Jessie gave her husband a dark look for that interruption. Typically, he merely smiled back at her.
And to dispute some of Jocelyn’s logic, Colt added, “Cassie’s mother is perfectly capable of keeping her out of trouble. She’s been doing it for years.”
To which the duchess simply tossed out another bit of logic for them to chew over. “So maybe Angel feels that’s his responsibility now.”
“She may have a point there, Colt,” Jessie conceded. “After all, Angel insisted on having a wedding night, when if he’d kept his hands off the girl, she could have had that shotgun wedding annulled.”
“Well, that must have been an interesting conversation you two had this morning,” Chase remarked with a chuckle.

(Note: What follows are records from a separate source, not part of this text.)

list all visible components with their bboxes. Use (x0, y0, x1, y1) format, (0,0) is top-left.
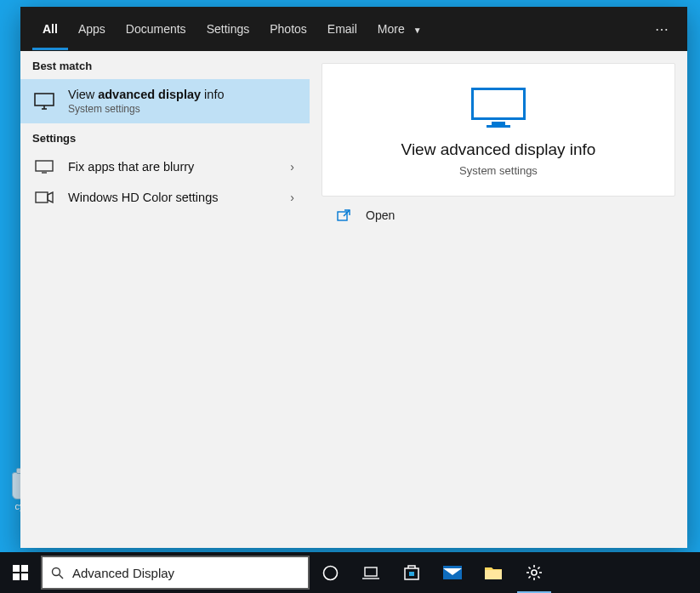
cortana-button[interactable] (310, 552, 350, 593)
chevron-right-icon: › (290, 160, 298, 174)
action-open[interactable]: Open (322, 197, 675, 234)
tab-email[interactable]: Email (317, 9, 367, 50)
result-best-match[interactable]: View advanced display info System settin… (20, 79, 310, 123)
svg-point-8 (53, 567, 60, 575)
tab-more[interactable]: More ▼ (367, 9, 432, 50)
tab-all[interactable]: All (32, 9, 68, 50)
taskbar-icons (310, 552, 555, 593)
tab-settings[interactable]: Settings (196, 9, 260, 50)
search-tab-strip: All Apps Documents Settings Photos Email… (20, 7, 687, 51)
detail-subtitle: System settings (339, 164, 657, 177)
taskbar-app-settings[interactable] (514, 552, 555, 593)
search-icon (51, 567, 64, 579)
more-options-button[interactable]: ⋯ (645, 14, 680, 44)
tab-documents[interactable]: Documents (116, 9, 196, 50)
detail-pane: View advanced display info System settin… (310, 51, 687, 548)
tab-more-label: More (378, 22, 405, 36)
result-title-pre: View (68, 88, 98, 101)
tab-photos[interactable]: Photos (259, 9, 317, 50)
svg-point-18 (532, 570, 537, 575)
result-fix-blurry-apps[interactable]: Fix apps that are blurry › (20, 151, 310, 182)
result-text: Windows HD Color settings (68, 191, 278, 204)
section-header-best-match: Best match (20, 51, 310, 79)
svg-line-9 (60, 574, 64, 579)
start-button[interactable] (0, 552, 41, 593)
chevron-right-icon: › (290, 191, 298, 204)
svg-rect-17 (485, 570, 502, 579)
result-hd-color-settings[interactable]: Windows HD Color settings › (20, 182, 310, 213)
search-input[interactable] (72, 566, 299, 580)
open-icon (337, 209, 354, 221)
taskbar-search-box[interactable] (41, 556, 310, 590)
task-view-button[interactable] (350, 552, 391, 593)
chevron-down-icon: ▼ (413, 26, 422, 35)
result-title: Windows HD Color settings (68, 191, 278, 204)
svg-line-25 (529, 576, 531, 578)
svg-rect-3 (36, 161, 53, 171)
result-subtitle: System settings (68, 103, 298, 115)
section-header-settings: Settings (20, 123, 310, 151)
monitor-icon (32, 160, 56, 174)
taskbar-app-mail[interactable] (432, 552, 473, 593)
search-tabs: All Apps Documents Settings Photos Email… (32, 9, 432, 50)
svg-rect-5 (36, 192, 48, 202)
monitor-large-icon (471, 88, 526, 125)
results-pane: Best match View advanced display info Sy… (20, 51, 310, 548)
svg-rect-16 (443, 566, 462, 568)
result-text: View advanced display info System settin… (68, 88, 298, 115)
svg-point-10 (323, 566, 337, 579)
result-text: Fix apps that are blurry (68, 160, 278, 174)
windows-logo-icon (13, 565, 28, 580)
monitor-icon (32, 93, 56, 110)
search-panel-body: Best match View advanced display info Sy… (20, 51, 687, 548)
svg-rect-6 (338, 212, 347, 220)
action-open-label: Open (366, 208, 395, 222)
result-title-bold: advanced display (98, 88, 201, 101)
result-title: View advanced display info (68, 88, 298, 101)
taskbar (0, 552, 700, 593)
taskbar-app-explorer[interactable] (473, 552, 514, 593)
svg-line-26 (538, 567, 539, 569)
svg-line-23 (529, 567, 531, 569)
result-title-post: info (201, 88, 224, 101)
svg-rect-14 (409, 572, 414, 576)
detail-card: View advanced display info System settin… (322, 63, 675, 197)
detail-title: View advanced display info (339, 140, 657, 159)
tab-apps[interactable]: Apps (68, 9, 116, 50)
svg-line-24 (538, 576, 539, 578)
svg-rect-0 (35, 94, 54, 105)
result-title: Fix apps that are blurry (68, 160, 278, 174)
taskbar-app-store[interactable] (391, 552, 432, 593)
svg-rect-11 (365, 567, 377, 576)
camera-icon (32, 191, 56, 203)
start-search-panel: All Apps Documents Settings Photos Email… (20, 7, 687, 548)
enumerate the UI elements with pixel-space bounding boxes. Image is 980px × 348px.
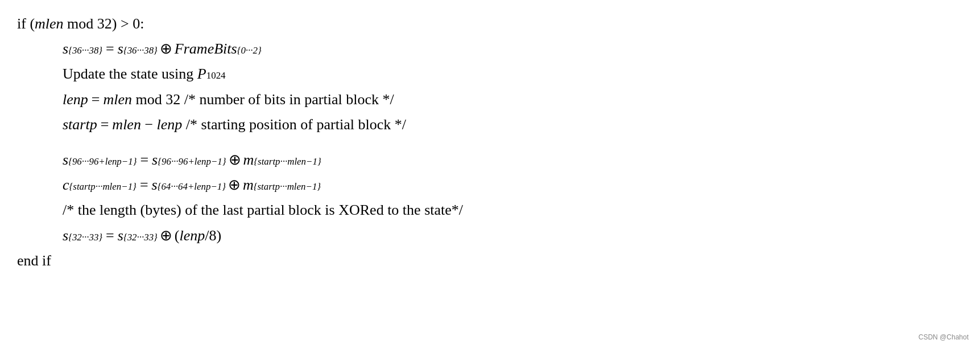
m-var1: m: [243, 148, 254, 173]
open-paren: (: [30, 11, 35, 36]
oplus1: ⊕: [160, 36, 172, 62]
oplus4: ⊕: [160, 223, 172, 248]
s-var6: s: [63, 223, 68, 248]
eq6: =: [106, 223, 114, 248]
mod-op: mod 32): [64, 11, 117, 36]
s96-line: s {96···96+lenp−1} = s {96···96+lenp−1} …: [17, 148, 963, 173]
lenp-var3: lenp: [180, 223, 205, 248]
eq1: =: [106, 36, 114, 62]
s-sub3: {96···96+lenp−1}: [68, 154, 137, 170]
s3233-line: s {32···33} = s {32···33} ⊕ ( lenp /8): [17, 223, 963, 248]
startp-var: startp: [63, 112, 97, 137]
oplus2: ⊕: [229, 148, 241, 173]
lenp-var: lenp: [63, 87, 88, 112]
s-sub5: {64···64+lenp−1}: [158, 179, 226, 195]
xor-comment: /* the length (bytes) of the last partia…: [63, 198, 463, 223]
s-var5: s: [152, 173, 158, 198]
startp-comment: /* starting position of partial block */: [186, 112, 406, 137]
startp-line: startp = mlen − lenp /* starting positio…: [17, 112, 963, 137]
p-sub: 1024: [206, 68, 226, 84]
minus-op: −: [141, 112, 157, 137]
mod-op2: mod 32: [132, 87, 184, 112]
math-content: if ( mlen mod 32) > 0: s {36···38} = s {…: [17, 11, 963, 273]
lenp-comment: /* number of bits in partial block */: [184, 87, 394, 112]
if-line: if ( mlen mod 32) > 0:: [17, 11, 963, 36]
update-line: Update the state using P 1024: [17, 62, 963, 87]
eq2: =: [92, 87, 100, 112]
s-sub7: {32···33}: [123, 230, 158, 246]
framebits-sub: {0···2}: [237, 43, 262, 59]
div-op: /8): [205, 223, 221, 248]
c-var: c: [63, 173, 69, 198]
eq5: =: [140, 173, 148, 198]
s-sub6: {32···33}: [68, 230, 102, 246]
s-sub4: {96···96+lenp−1}: [158, 154, 226, 170]
s-sub2: {36···38}: [123, 43, 158, 59]
s-var1: s: [63, 36, 68, 62]
gt-op: > 0:: [117, 11, 144, 36]
m-sub1: {startp···mlen−1}: [254, 154, 321, 170]
mlen-var2: mlen: [103, 87, 132, 112]
eq4: =: [140, 148, 148, 173]
open-paren2: (: [175, 223, 180, 248]
end-keyword: end if: [17, 248, 51, 273]
endif-line: end if: [17, 248, 963, 273]
p-var: P: [197, 62, 206, 87]
lenp-var2: lenp: [157, 112, 183, 137]
xor-comment-line: /* the length (bytes) of the last partia…: [17, 198, 963, 223]
s-var2: s: [118, 36, 123, 62]
m-var2: m: [243, 173, 254, 198]
update-text: Update the state using: [63, 62, 197, 87]
framebits-var: FrameBits: [175, 36, 237, 62]
if-keyword: if: [17, 11, 30, 36]
m-sub2: {startp···mlen−1}: [254, 179, 321, 195]
oplus3: ⊕: [228, 173, 241, 198]
watermark-text: CSDN @Chahot: [919, 333, 969, 341]
s-var4: s: [152, 148, 158, 173]
lenp-line: lenp = mlen mod 32 /* number of bits in …: [17, 87, 963, 112]
s-sub1: {36···38}: [68, 43, 102, 59]
mlen-var3: mlen: [112, 112, 141, 137]
eq3: =: [101, 112, 109, 137]
mlen-var: mlen: [35, 11, 64, 36]
spacer1: [17, 137, 963, 148]
s-var3: s: [63, 148, 68, 173]
c-line: c {startp···mlen−1} = s {64···64+lenp−1}…: [17, 173, 963, 198]
s3638-line: s {36···38} = s {36···38} ⊕ FrameBits {0…: [17, 36, 963, 62]
s-var7: s: [118, 223, 123, 248]
c-sub: {startp···mlen−1}: [69, 179, 137, 195]
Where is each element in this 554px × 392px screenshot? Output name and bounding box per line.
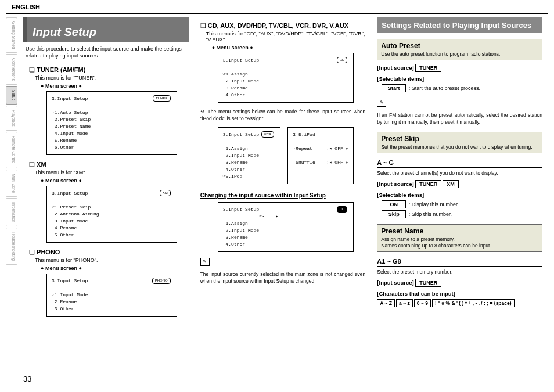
ps-title: Preset Skip <box>381 135 538 143</box>
phono-heading: PHONO <box>29 249 189 256</box>
change-note: The input source currently selected in t… <box>200 271 366 285</box>
pn-range-desc: Select the preset memory number. <box>377 269 542 275</box>
cd-screen: CD3.Input Setup ☞1.Assign 2.Input Mode 3… <box>218 53 354 103</box>
tab-remote-control[interactable]: Remote Control <box>6 132 17 168</box>
auto-preset-box: Auto Preset Use the auto preset function… <box>377 39 542 60</box>
language-label: ENGLISH <box>6 3 40 10</box>
auto-preset-desc: Use the auto preset function to program … <box>381 51 538 57</box>
xm-screen: XM3.Input Setup ☞1.Preset Skip 2.Antenna… <box>46 186 177 243</box>
pn-tuner-pill: TUNER <box>415 279 441 287</box>
pn-c2: a ~ z <box>396 299 413 307</box>
vcr-screen: VCR3.Input Setup 1.Assign 2.Input Mode 3… <box>218 127 281 184</box>
intro-text: Use this procedure to select the input s… <box>26 46 189 59</box>
vcr-badge: VCR <box>261 131 275 138</box>
preset-skip-box: Preset Skip Set the preset memories that… <box>377 132 542 153</box>
tuner-menu-label: Menu screen <box>41 83 189 89</box>
ps-range-desc: Select the preset channel(s) you do not … <box>377 170 542 177</box>
ipod-screen: 3-5.iPod ☞Repeat :◂ OFF ▸ Shuffle :◂ OFF… <box>287 127 354 184</box>
ps-range: A ~ G <box>377 159 542 168</box>
xm-menu-label: Menu screen <box>41 178 189 184</box>
preset-name-box: Preset Name Assign name to a preset memo… <box>377 224 542 252</box>
column-left: Input Setup Use this procedure to select… <box>23 17 189 375</box>
xm-badge: XM <box>160 190 171 196</box>
pn-title: Preset Name <box>381 227 538 235</box>
ps-desc: Set the preset memories that you do not … <box>381 144 538 150</box>
pn-c4: ! " # % & ' ( ) * + , - . / : ; = (space… <box>432 299 515 307</box>
auto-preset-title: Auto Preset <box>381 42 538 50</box>
multi-source-heading: CD, AUX, DVD/HDP, TV/CBL, VCR, DVR, V.AU… <box>200 22 366 30</box>
pn-c1: A ~ Z <box>377 299 395 307</box>
ap-start-pill: Start <box>382 84 406 92</box>
pn-desc: Assign name to a preset memory. Names co… <box>381 236 538 249</box>
tab-getting-started[interactable]: Getting Started <box>6 17 17 53</box>
pn-chars-label: [Characters that can be input] <box>377 290 455 297</box>
note-icon: ✎ <box>200 258 210 266</box>
phono-menu-label: Menu screen <box>41 265 189 271</box>
tuner-screen: TUNER3.Input Setup ☞1.Auto Setup 2.Prese… <box>46 91 177 155</box>
phono-badge: PHONO <box>152 278 171 284</box>
ap-note: If an FM station cannot be preset automa… <box>377 112 542 126</box>
ipod-note: The menu settings below can be made for … <box>200 109 366 123</box>
pn-range: A1 ~ G8 <box>377 258 542 267</box>
tuner-heading: TUNER (AM/FM) <box>29 66 189 74</box>
ap-tuner-pill: TUNER <box>415 64 441 72</box>
ps-xm-pill: XM <box>443 180 459 188</box>
tab-troubleshooting[interactable]: Troubleshooting <box>6 228 17 265</box>
page-title: Input Setup <box>23 17 189 42</box>
ps-tuner-pill: TUNER <box>415 180 441 188</box>
phono-desc: This menu is for "PHONO". <box>35 257 189 263</box>
change-input-heading: Changing the input source within Input S… <box>200 192 366 199</box>
pn-input-source: [Input source] TUNER <box>377 279 542 287</box>
ms-menu-label: Menu screen <box>212 45 366 51</box>
ap-selectable-label: [Selectable items] <box>377 75 424 82</box>
multi-source-desc: This menu is for "CD", "AUX", "DVD/HDP",… <box>206 31 366 42</box>
ps-skip-row: Skip : Skip this number. <box>382 210 542 218</box>
tab-playback[interactable]: Playback <box>6 106 17 130</box>
ap-input-source: [Input source] TUNER <box>377 64 542 72</box>
tuner-badge: TUNER <box>153 95 171 102</box>
column-middle: CD, AUX, DVD/HDP, TV/CBL, VCR, DVR, V.AU… <box>200 17 366 375</box>
ps-skip-pill: Skip <box>382 210 406 218</box>
ap-start-row: Start : Start the auto preset process. <box>382 84 542 92</box>
page-number: 33 <box>23 375 31 383</box>
tab-connections[interactable]: Connections <box>6 54 17 85</box>
tab-information[interactable]: Information <box>6 198 17 226</box>
xm-desc: This menu is for "XM". <box>35 170 189 175</box>
tab-multi-zone[interactable]: Multi-Zone <box>6 170 17 197</box>
phono-screen: PHONO3.Input Setup ☞1.Input Mode 2.Renam… <box>46 274 177 317</box>
tab-setup[interactable]: Setup <box>6 86 17 105</box>
ps-input-source: [Input source] TUNERXM <box>377 180 542 188</box>
side-nav: Getting Started Connections Setup Playba… <box>6 17 17 265</box>
settings-header: Settings Related to Playing Input Source… <box>377 17 542 33</box>
pn-char-boxes: A ~ Za ~ z0 ~ 9! " # % & ' ( ) * + , - .… <box>377 299 542 307</box>
column-right: Settings Related to Playing Input Source… <box>377 17 542 375</box>
change-screen: CD3.Input Setup ☞◂ ▸ 1.Assign 2.Input Mo… <box>218 202 354 252</box>
ps-on-row: ON : Display this number. <box>382 200 542 208</box>
cd-badge: CD <box>337 57 348 63</box>
pn-c3: 0 ~ 9 <box>414 299 431 307</box>
note-icon: ✎ <box>377 99 386 107</box>
ps-on-pill: ON <box>382 200 406 208</box>
xm-heading: XM <box>29 161 189 168</box>
tuner-desc: This menu is for "TUNER". <box>35 75 189 81</box>
change-badge: CD <box>337 206 348 213</box>
ps-selectable-label: [Selectable items] <box>377 192 424 198</box>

“Cassie actually told you that?” Colt asked his sister, a bit embarrassed himself.
Jocelyn, seeing his flush, laughed. “Men do seem to have that problem every once in a while.”
“I’m more than likely to have it tonight,” Chase said.
His wife threw her napkin at him from across the table — but she didn’t push his foot away. It had slipped beneath her skirt and was presently rubbing up and down the back of her calf. She concealed a secret smile that only he recognized.
“Well, I don’t care what you say,” Colt said to the table at large. “I happen to know Angel better than the rest of you, and I’m not accepting any of this until I hear it from his own mouth. But in the meantime, I guess I better go over to the Lazy S tomorrow and make sure Angel’s so-called wife is behaving herself.”
“I’ll go with you,” Jocelyn volunteered. “I’d like to meet this poor, unfortunate girl for myself.”
“Duchess—” Colt began, only to be cut off.
“It doesn’t matter what you say, Colt Thunder. I am never going to like that particular friend of yours.”
“You weren’t planning on telling his wife that, were you?” Colt wanted to know.
“Certainly not. I hope I have better manners than that — though someone ought to encourage her to get a divorce while she still can.”
“But you won’t, Duchess,” Colt said without expression. “We only allow one meddler in each county, after all. We shoot the rest.”
“More Western customs?” she asked in a tone quite as dry as her friend Vanessa’s had ever been. “How quaint.”